Healthy romantic relationships involve commitment from both partners who presumably enjoy each other’s company. Obviously, spending time with one another, learning, growing, and experiencing life as a couple, supports a fulfilling relationship. Yet despite the common interests we share and the desire to spend time together, we must also acknowledge our need for independence. Independence creates a sense of security. It helps us balance our desire to be in a relationship versus our need to be in one, concepts I discuss at length in Chapter II.
What does independence mean to each of us in our romantic relationships? For some, it means time alone to read, listen to music, or reflect upon our thoughts in solitude. For others, it involves a shopping spree with girlfriends or enjoying a guys’ fishing weekend. Independence does not necessarily imply solitude, so much as time away from our relationship, which begs the question: how can we maintain our independence and still be in a serious relationship when these choices appear contradictory? We can have one without the other, but we can’t remain independent and attached to a meaningful romance at the same time. Or can we?
To answer this question for yourself, reflect on your own need for independence. Some of us are fiercely independent; others not so much. I cook, clean, and do my own laundry. I pay my bills on time. I care for my children when they’re in my custody. So by all accounts, I consider myself independent. That said, I enjoy a woman’s company. I also appreciate, respect, and enjoy the value of a meaningful and lasting romance. Like most things in life, I strive for a balance between my need for independence—which involves a lot of time to write, exercise, and enjoy a variety of hobbies—and my desire for a healthy relationship, which involves chemistry, communication, compromise, and commitment. For me, the need for independence and togetherness fit less of a mutually exclusive model and more of a Yin/Yang paradigm where the two halves intertwine. I prefer regular, consistent time alone in modest doses rather than long bouts of solitude away from my partner. I also try to communicate this up front. My need to spend time alone doesn’t mean I don’t value my romantic relationship. On the contrary, my time alone helps me recharge my senses, clear my head, and maintain a positive perspective on life—all of which helps make me a better person, a better friend, and a better partner overall.

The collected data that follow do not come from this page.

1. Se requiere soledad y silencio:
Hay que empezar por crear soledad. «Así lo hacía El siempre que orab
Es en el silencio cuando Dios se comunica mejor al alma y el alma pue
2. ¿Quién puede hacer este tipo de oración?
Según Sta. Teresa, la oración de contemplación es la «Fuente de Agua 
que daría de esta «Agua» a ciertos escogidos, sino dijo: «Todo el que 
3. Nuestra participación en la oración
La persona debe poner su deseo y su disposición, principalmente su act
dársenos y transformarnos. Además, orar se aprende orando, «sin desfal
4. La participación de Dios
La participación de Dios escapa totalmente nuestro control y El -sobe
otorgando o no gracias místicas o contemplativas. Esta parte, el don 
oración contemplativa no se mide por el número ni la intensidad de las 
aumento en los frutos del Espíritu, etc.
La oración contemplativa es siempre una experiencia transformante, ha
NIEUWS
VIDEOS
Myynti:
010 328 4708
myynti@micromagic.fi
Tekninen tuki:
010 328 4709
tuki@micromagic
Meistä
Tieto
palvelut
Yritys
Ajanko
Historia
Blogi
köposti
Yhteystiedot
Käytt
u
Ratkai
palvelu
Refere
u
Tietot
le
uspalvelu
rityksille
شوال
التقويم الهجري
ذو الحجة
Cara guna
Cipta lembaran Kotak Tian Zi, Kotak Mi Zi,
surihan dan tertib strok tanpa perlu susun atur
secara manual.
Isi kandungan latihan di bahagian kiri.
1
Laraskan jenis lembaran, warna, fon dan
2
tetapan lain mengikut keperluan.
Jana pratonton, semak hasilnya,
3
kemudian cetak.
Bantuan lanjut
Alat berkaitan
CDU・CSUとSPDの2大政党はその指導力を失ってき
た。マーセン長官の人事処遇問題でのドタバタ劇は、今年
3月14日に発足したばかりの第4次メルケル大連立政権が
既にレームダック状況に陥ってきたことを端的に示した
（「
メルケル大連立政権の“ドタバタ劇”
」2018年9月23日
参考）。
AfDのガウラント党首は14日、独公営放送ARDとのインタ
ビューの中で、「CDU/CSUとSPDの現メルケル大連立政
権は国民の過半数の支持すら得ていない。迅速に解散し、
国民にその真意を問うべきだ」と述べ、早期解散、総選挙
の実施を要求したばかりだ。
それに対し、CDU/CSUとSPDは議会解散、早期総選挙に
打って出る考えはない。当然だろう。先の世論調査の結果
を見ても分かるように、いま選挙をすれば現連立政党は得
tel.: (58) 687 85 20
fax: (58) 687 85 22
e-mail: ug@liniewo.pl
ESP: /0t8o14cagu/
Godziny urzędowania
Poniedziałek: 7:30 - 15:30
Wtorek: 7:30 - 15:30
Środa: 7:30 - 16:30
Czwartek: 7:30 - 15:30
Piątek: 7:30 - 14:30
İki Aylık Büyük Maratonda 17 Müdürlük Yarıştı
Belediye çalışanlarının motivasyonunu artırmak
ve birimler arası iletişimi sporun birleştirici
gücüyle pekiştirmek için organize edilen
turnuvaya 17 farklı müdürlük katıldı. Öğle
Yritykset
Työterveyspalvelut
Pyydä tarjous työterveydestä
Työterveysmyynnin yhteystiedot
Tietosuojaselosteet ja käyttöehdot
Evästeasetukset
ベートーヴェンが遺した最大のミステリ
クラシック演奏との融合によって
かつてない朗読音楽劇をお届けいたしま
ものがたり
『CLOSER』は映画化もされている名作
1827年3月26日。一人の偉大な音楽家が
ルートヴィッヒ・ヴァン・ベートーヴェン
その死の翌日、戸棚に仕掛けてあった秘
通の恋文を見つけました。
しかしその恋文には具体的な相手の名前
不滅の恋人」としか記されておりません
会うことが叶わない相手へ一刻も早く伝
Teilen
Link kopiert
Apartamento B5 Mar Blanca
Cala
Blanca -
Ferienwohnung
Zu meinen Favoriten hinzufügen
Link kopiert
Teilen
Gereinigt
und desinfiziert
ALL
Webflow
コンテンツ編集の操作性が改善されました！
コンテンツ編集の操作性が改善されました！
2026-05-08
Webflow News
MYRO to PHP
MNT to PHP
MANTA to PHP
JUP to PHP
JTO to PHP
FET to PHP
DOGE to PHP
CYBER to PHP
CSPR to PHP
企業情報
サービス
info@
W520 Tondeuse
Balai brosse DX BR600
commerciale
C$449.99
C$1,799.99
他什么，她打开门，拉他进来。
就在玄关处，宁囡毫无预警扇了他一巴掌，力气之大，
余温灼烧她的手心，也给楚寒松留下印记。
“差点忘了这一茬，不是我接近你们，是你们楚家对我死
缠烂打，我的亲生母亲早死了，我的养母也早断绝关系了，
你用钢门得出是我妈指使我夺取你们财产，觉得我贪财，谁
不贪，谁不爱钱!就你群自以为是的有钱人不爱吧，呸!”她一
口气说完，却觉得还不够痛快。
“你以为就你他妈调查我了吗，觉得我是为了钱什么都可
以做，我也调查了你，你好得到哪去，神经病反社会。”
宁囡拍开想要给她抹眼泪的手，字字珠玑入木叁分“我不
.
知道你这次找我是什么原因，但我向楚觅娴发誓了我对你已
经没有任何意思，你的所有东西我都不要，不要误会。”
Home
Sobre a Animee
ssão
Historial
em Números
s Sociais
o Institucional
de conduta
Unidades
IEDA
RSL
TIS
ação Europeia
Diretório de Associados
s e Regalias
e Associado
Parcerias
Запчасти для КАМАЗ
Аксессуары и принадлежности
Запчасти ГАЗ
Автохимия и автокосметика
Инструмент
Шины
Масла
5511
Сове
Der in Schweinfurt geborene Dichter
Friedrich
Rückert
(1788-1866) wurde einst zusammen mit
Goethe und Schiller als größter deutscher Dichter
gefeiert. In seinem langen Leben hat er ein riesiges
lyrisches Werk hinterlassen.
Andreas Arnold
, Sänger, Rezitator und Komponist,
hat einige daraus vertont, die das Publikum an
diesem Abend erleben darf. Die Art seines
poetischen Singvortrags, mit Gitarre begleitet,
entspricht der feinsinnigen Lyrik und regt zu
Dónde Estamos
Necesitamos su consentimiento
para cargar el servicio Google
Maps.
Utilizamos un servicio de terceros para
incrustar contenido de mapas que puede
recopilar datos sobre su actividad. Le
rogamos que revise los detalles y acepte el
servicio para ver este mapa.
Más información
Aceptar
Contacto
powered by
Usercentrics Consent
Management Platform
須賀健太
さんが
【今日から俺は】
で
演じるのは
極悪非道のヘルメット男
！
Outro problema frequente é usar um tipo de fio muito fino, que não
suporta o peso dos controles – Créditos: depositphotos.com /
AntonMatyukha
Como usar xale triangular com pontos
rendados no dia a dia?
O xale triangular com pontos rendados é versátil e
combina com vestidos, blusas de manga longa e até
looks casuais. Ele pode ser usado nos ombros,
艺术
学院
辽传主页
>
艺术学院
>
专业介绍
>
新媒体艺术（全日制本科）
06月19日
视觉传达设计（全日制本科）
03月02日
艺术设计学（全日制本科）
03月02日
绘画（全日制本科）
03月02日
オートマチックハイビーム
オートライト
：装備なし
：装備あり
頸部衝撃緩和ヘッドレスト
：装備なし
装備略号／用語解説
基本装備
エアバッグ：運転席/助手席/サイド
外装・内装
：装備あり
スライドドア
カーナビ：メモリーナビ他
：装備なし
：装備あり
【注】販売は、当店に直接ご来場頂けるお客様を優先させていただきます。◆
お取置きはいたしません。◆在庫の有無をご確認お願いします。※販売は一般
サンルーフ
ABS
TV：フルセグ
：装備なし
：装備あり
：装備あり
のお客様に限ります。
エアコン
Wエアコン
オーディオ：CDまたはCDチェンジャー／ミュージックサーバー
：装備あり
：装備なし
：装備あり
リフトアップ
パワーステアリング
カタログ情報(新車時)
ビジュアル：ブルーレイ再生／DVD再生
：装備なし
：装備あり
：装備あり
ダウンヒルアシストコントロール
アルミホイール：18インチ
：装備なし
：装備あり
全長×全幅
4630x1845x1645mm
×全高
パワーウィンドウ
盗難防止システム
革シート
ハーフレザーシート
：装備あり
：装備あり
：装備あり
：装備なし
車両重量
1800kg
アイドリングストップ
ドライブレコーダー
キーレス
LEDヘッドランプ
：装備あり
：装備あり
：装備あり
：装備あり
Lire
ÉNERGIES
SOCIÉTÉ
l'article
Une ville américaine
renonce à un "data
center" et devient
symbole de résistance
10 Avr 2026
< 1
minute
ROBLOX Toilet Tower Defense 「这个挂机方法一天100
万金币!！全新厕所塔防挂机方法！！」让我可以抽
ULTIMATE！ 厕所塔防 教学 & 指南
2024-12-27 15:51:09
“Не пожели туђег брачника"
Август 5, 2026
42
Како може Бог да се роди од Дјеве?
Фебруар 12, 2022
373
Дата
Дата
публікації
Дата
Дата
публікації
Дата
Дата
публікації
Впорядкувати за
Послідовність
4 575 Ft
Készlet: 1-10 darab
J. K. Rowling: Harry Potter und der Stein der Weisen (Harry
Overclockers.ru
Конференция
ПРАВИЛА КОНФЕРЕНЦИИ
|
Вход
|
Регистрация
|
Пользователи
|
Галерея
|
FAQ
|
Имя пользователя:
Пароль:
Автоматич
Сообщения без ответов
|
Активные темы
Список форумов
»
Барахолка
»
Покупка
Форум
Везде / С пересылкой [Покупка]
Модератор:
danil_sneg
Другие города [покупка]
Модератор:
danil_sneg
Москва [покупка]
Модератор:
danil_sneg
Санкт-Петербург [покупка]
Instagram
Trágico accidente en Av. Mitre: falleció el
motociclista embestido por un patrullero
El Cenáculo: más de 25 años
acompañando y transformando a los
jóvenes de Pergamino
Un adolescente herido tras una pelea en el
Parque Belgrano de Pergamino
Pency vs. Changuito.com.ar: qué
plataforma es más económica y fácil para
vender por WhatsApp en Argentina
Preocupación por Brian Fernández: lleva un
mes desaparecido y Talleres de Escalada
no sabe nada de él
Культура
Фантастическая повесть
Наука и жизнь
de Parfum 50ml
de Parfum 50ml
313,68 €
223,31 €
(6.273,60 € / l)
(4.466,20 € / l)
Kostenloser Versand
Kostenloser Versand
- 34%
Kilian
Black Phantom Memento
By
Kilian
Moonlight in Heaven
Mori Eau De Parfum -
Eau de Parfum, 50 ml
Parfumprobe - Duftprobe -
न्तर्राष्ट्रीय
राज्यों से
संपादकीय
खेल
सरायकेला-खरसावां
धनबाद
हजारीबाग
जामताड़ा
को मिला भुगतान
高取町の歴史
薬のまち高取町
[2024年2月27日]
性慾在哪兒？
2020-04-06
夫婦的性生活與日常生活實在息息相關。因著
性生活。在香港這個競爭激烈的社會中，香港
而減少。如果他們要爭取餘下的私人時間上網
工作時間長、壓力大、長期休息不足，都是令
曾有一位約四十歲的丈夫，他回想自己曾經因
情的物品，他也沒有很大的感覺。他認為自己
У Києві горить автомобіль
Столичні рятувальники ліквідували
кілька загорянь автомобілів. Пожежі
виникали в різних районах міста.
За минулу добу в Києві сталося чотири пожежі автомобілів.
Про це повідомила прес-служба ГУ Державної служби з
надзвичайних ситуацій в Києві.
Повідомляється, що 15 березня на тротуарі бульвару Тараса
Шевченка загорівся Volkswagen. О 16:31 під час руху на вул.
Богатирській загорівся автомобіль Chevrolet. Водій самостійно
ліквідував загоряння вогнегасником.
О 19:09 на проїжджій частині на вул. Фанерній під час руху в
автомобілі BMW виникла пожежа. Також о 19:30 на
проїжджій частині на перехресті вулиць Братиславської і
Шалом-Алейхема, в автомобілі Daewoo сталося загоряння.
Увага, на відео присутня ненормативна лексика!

I encourage you to look inward and ask yourself how you define your independence. What are some things you need time to do for yourself? And when? And how often? There are no right or wrong answers here, only truth. Strive for a balance in your romantic relationship. Whether you’re inclined to need more or less independence, make sure you communicate this need to your partner.
For those of us who require lots of independence, be careful about spending too little time with your partner. People who make themselves unavailable physically and/or emotionally, risk serious, and sometimes irreparable harm to their relationship. A meaningful and lasting romance implies physical, intellectual, emotional, and spiritual togetherness—not two people leading completely separate lives. Then again, some people in healthy romantic relationships prefer lots of time apart because for them it simply works.
The polar opposites of those who require lots of independence, are those who require almost none. Those without a sense of independence crave constant reassurance. In my experience, individuals who lack a sense of independence have not learned how to enjoy spending time alone. They also tend to expend energy doing things to please other people instead of trying to please themselves.
According to a February 2011 USA Today article, which cited a national survey of more than five thousand single men and women across age groups from twenty-one to over sixty-five, women want more independence than men in their relationships. According to the national survey, touted as the largest and most comprehensive study of single adults to date, seventy-seven percent of women stated having their personal space was “very important” compared to fifty-eight percent for men. I don’t pretend to understand all the reasons behind these figures, but it’s interesting to note how the women in this survey appear to crave their independence more than men. Perhaps women tend to socialize more than men with visits to their favorite spa, shopping destinations, nail salons, or just hanging out on the beach with friends. Apparently, modern men require less independence. Or perhaps guys simply need to find more things to do.
Independence doesn’t exclusively apply to a physical separation of partners. In other words, you can still spend time together and maintain some independence at the same time. Don’t be afraid to stand your ground and express your thoughts or concerns. You are who you are, a unique individual capable of making your own decisions and enjoying your own interests, whether or not they coincide with your partner’s. If you don’t like red meat, don’t let your partner convince you to eat it. If you don’t like horror movies, speak up and suggest an alternative. Perhaps your definition of independence includes pumping your own gas, carrying your own groceries to the car, making your own decisions about when and where to eat out. Regardless of how you define your need for independence, make it clear, but don’t go overboard. Sometimes there’s a fine line between independent and stubborn—or independent and confrontational. Having everything your way all the time won’t work well either.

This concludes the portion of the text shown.